Excerpts from a dataset:
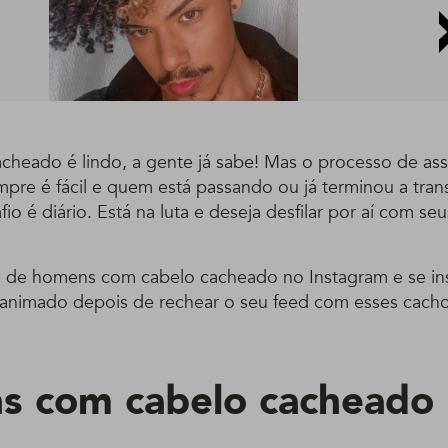
cheado é lindo, a gente já sabe! Mas o processo de ass
pre é fácil e quem está passando ou já terminou a trans
io é diário. Está na luta e deseja desfilar por aí com s
is de homens com cabelo cacheado no Instagram e se ins
s animado depois de rechear o seu feed com esses cachos
 com cabelo cacheado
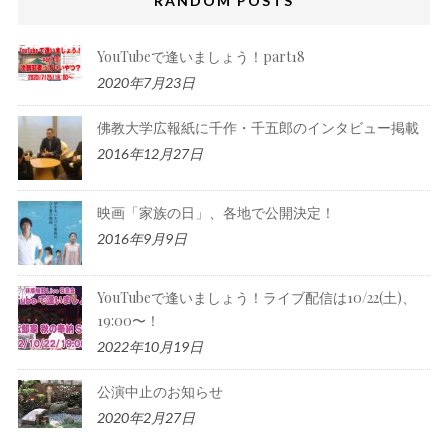
RANDOM POSTS
YouTubeで逢いましょう！part18
2020年7月23日
佛教大学広報紙に千作・千五郎のインタビュー掲載
2016年12月27日
映画「家族の日」、各地で公開決定！
2016年9月9日
YouTubeで逢いましょう！ライブ配信は10/22(土)、
19:00〜！
2022年10月19日
公演中止のお知らせ
2020年2月27日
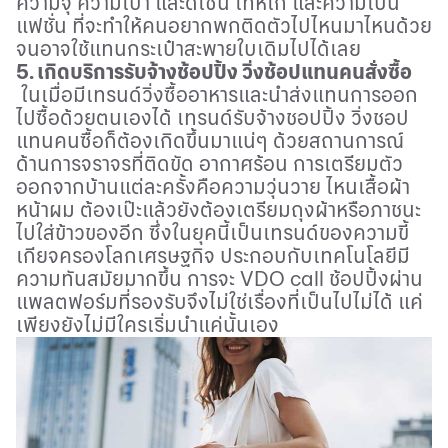
ความจุ ความเบา และดีไซน์ เท่ห์เก๋ และความเป็น
แฟชั่น ที่จะทำให้คนอยากพกติดตัวไปไหนมาไหนด้วย
จนอาจใช้แทนกระเป๋าสะพายใบเดิมไปได้เลย
5. เกิดบริการรับจ้างช้อปปิ้ง วิ่งช้อปแทนคนสั่งซื้อ
ในเมื่อมีเทรนด์วิ่งซื้ออาหารและนำส่งแทนการออก
ไปซื้อด้วยตนเองได้ เทรนด์รับจ้างชอปปิ้ง วิ่งชอป
แทนคนซื้อก็ต้องเกิดขึ้นมาแน่ๆ ด้วยสถานการณ์
ด้านการจราจรที่ติดขัด อากาศร้อน การเตรียมตัว
ออกจากบ้านแต่ละครั้งคือความวุ่นวาย ไหนเสื้อผ้า
หน้าผม ต้องเป๊ะแล้วยังต้องเตรียมถุงผ้าหรือภาชนะ
ไปใส่ข้าวของอีก ซึ่งในยุคนี้เป็นเทรนด์ของความขี้
เกียจครองโลกเศรษฐกิจ ประกอบกับเทคโนโลยีมี
ความทันสมัยมากขึ้น การจะ
VDO call
ช้อปปิ้งผ่าน
แพลตฟอร์มที่รองรับจึงไม่ใช่เรื่องที่เป็นไปไม่ได้ แค่
เพียงยังไม่มีใครเริ่มนำแค่นั้นเอง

▸ TASK INSTRUCTIONS: Each line of the entries where the string "YouTubeで逢いましょう" occurs should be shown.

▸ THE ANSWER:
YouTubeで逢いましょう！part18
YouTubeで逢いましょう！ライブ配信は10/22(土)、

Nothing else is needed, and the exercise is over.